[Start of section]

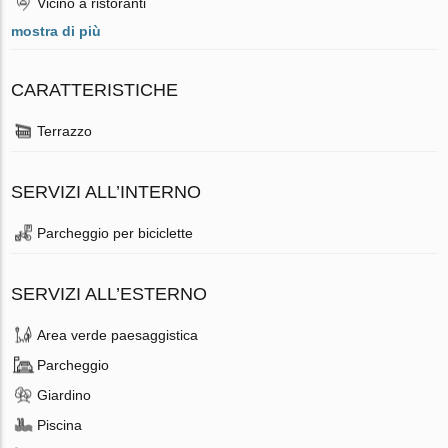
Vicino a ristoranti
mostra di più
CARATTERISTICHE
Terrazzo
SERVIZI ALL’INTERNO
Parcheggio per biciclette
SERVIZI ALL’ESTERNO
Area verde paesaggistica
Parcheggio
Giardino
Piscina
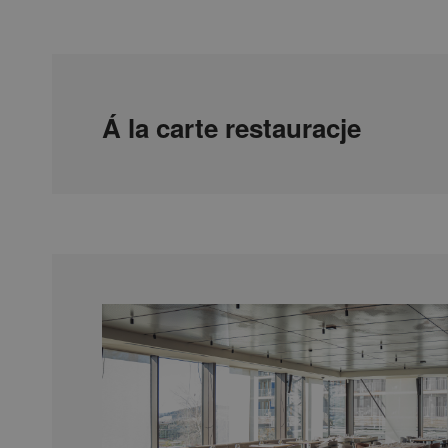
Á la carte restauracje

[End of section]

Skip the pictures. Return exactly the lines from the one containing "CARATTERISTICHE" through the end of the data above, both included, and nothing besides.

CARATTERISTICHE
Terrazzo
SERVIZI ALL’INTERNO
Parcheggio per biciclette
SERVIZI ALL’ESTERNO
Area verde paesaggistica
Parcheggio
Giardino
Piscina
Á la carte restauracje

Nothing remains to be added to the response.